Trans Trash

Wastepicker in Cambridge, MA in 2010.  Photo by P. Rey. Basurama.

Garbage is rapidly becoming a major topic of inquiry in urban society. Municipalities are keenly aware of the economic benefits of waste and citizens are becoming aware of the environmental need for recycling. Even so, most urban dwellers are still blind to what actually happens to their garbage once it is tossed into a trash bin.

The aim of the Trans Trash exhibition is to make waste cycles transparent to the public in an attempt to enable more personal social awareness and responsibility. Using Cambridge, MA as a region of focus and MIT as a hyper-local example, the works in the exhibition, which opened at MIT in September 2011 display information about local waste and the overlaps or tensions between the informal and formal waste management sectors.

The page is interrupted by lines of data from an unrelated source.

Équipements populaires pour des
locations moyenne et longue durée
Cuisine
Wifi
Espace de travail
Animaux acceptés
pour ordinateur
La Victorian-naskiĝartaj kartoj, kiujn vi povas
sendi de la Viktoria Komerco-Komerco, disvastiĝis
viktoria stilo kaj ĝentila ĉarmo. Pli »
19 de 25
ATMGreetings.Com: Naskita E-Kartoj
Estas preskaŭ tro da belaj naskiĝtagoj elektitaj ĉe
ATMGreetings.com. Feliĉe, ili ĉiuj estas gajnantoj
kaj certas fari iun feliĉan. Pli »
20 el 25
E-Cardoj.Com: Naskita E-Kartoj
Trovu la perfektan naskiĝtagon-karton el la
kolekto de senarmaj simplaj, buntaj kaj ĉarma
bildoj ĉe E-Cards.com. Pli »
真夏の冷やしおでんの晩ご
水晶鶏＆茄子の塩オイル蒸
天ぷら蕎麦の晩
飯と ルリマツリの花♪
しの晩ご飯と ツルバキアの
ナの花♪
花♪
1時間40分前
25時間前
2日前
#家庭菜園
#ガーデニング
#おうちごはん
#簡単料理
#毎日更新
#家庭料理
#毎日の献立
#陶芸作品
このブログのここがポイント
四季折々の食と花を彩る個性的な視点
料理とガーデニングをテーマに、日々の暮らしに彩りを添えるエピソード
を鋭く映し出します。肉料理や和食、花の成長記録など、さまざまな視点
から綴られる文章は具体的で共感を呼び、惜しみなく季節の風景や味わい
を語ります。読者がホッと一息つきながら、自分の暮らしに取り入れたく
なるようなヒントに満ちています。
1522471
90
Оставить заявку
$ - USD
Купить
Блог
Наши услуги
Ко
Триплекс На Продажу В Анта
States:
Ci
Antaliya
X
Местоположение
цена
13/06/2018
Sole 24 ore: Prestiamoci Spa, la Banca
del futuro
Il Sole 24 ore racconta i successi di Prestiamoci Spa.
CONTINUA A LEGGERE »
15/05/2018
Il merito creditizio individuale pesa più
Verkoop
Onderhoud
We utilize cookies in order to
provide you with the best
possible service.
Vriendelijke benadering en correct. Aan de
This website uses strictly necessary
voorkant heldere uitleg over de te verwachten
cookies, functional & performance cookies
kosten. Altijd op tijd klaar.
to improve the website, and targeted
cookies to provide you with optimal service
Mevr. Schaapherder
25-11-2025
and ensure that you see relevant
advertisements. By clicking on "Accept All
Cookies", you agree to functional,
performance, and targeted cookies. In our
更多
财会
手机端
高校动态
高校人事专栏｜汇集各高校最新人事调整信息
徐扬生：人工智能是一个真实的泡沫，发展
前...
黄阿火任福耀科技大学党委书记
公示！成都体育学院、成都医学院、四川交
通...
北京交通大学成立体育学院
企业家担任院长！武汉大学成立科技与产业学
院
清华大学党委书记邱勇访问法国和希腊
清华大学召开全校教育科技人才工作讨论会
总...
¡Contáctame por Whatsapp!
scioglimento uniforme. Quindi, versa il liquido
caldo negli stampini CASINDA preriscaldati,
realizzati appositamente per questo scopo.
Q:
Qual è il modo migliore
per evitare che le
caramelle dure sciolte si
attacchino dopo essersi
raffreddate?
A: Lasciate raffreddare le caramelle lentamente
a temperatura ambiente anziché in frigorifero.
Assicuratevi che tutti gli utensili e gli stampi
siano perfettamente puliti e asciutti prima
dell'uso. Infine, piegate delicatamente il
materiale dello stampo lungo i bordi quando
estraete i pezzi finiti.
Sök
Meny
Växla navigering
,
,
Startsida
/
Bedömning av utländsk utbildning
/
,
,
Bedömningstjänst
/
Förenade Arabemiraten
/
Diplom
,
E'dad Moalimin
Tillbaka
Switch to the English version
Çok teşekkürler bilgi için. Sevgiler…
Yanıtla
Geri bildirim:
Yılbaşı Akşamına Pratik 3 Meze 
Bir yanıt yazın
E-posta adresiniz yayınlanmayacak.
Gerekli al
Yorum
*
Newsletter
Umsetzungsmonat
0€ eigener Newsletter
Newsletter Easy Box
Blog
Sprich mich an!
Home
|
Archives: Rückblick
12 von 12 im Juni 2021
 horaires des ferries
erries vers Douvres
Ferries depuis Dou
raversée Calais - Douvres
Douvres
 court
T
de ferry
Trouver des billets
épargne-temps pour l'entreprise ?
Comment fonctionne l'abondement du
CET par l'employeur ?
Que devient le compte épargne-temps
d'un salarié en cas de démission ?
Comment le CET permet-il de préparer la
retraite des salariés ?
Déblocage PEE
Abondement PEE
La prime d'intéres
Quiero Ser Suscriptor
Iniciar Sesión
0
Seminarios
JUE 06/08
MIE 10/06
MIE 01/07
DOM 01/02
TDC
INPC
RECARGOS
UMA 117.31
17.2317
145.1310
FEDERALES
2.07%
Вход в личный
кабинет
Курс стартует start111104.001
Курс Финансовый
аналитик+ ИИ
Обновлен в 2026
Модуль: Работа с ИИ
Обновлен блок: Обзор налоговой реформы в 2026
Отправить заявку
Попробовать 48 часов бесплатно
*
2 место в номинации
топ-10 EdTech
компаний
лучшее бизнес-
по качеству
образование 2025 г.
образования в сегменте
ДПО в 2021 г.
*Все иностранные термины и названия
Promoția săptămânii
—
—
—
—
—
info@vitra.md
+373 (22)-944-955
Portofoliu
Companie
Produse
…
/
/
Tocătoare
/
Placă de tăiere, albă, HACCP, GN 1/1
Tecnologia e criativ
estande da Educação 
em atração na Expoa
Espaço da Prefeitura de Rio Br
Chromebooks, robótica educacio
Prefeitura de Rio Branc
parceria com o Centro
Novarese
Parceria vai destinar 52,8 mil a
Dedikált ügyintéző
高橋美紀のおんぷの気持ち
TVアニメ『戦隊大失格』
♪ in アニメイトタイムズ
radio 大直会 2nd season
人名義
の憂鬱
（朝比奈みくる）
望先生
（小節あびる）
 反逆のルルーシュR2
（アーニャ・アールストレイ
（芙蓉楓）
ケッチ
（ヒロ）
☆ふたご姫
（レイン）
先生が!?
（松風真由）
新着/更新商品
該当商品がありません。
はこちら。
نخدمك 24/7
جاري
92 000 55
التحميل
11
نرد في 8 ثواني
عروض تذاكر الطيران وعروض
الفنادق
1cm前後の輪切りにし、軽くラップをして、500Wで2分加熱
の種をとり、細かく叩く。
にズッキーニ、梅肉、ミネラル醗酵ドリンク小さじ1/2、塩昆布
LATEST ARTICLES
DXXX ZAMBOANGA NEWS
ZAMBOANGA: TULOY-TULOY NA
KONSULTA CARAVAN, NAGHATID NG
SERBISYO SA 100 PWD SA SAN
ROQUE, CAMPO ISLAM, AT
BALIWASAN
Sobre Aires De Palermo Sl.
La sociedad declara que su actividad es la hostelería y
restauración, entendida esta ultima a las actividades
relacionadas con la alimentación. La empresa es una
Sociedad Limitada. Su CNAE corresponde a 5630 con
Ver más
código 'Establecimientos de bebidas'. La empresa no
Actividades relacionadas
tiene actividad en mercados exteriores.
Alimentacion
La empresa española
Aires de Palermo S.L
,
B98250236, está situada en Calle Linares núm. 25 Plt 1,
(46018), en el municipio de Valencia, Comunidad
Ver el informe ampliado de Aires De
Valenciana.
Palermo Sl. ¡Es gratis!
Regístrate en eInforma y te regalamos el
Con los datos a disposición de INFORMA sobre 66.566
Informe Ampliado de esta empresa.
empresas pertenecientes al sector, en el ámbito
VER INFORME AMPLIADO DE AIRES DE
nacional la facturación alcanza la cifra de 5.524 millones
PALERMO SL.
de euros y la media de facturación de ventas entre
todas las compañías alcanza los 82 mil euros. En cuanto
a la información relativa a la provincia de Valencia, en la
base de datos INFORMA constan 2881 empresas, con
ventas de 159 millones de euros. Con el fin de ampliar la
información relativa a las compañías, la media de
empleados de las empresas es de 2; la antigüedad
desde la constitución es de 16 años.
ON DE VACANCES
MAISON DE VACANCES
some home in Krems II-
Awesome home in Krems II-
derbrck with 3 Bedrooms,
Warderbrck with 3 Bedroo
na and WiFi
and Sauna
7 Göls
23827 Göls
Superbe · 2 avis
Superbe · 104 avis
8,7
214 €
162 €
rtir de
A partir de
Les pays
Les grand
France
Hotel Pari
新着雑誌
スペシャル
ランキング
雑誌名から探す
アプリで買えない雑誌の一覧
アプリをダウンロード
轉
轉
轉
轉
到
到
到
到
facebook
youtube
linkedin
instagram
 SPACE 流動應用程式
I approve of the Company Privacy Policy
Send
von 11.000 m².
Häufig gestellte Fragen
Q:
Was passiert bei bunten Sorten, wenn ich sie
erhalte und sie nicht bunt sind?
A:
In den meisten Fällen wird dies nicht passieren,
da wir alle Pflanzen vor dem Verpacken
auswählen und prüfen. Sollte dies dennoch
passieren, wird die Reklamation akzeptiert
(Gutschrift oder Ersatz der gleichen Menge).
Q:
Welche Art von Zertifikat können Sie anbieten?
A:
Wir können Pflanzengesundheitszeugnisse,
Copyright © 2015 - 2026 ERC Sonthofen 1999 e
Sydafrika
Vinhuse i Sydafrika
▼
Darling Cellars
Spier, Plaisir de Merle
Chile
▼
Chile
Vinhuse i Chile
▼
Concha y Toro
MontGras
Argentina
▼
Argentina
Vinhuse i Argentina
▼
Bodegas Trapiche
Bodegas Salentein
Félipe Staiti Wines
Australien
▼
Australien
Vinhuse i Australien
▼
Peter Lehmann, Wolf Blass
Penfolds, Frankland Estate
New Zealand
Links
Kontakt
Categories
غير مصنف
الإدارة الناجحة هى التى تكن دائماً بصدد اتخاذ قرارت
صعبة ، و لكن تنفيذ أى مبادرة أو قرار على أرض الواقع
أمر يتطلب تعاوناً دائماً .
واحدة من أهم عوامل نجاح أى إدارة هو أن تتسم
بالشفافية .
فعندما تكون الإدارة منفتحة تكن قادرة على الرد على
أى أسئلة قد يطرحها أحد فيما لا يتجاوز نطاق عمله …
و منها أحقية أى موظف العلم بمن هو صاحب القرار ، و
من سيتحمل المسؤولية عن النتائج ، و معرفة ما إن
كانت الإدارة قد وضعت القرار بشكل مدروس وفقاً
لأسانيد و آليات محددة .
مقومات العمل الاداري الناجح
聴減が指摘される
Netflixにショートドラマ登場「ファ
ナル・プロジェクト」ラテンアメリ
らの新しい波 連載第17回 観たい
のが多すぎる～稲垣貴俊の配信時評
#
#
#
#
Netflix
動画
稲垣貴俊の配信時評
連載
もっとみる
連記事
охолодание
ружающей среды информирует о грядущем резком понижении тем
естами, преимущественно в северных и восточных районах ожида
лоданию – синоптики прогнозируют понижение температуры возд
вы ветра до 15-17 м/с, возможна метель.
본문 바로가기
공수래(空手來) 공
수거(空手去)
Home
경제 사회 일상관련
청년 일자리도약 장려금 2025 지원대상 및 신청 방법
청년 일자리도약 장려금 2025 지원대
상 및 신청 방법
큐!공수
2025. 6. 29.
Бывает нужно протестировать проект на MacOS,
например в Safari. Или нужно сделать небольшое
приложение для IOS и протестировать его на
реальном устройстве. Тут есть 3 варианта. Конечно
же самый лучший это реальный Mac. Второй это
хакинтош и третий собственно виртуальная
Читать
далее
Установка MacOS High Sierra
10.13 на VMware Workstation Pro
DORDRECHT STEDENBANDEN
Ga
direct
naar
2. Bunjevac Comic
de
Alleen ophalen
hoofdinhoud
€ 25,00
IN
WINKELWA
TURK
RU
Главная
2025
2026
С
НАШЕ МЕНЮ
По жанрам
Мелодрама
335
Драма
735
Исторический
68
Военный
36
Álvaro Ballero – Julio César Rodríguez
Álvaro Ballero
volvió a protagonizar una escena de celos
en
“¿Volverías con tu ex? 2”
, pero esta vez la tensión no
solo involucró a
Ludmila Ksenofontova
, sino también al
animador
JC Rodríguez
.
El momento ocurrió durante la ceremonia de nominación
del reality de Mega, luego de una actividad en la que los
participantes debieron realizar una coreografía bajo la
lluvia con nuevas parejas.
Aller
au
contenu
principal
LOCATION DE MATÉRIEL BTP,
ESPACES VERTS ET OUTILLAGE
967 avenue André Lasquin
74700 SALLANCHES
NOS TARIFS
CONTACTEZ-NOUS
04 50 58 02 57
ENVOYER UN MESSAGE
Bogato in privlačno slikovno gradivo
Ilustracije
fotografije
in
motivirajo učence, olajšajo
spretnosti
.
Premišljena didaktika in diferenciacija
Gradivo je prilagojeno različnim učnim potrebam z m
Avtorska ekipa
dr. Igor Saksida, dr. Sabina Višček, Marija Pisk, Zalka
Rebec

It is our belief that the local scale is fundamental in enabling the opportunity to reflect on global waste processes. The exhibition showcased projects with varying approaches and formats, from local to national scale. In the end, the exhibit has both a physical and on-line presence.

To illustrate the experiences of women working in the recycling business in Cambridge, MA, CoLab’s Libby McDonald created a video installation that appeared on used television sets tossed out by a local electronics store. Featuring the personal accounts of Cambridge trash pickers, the short interviews highlight the tensions that exist between the informal and formal sector.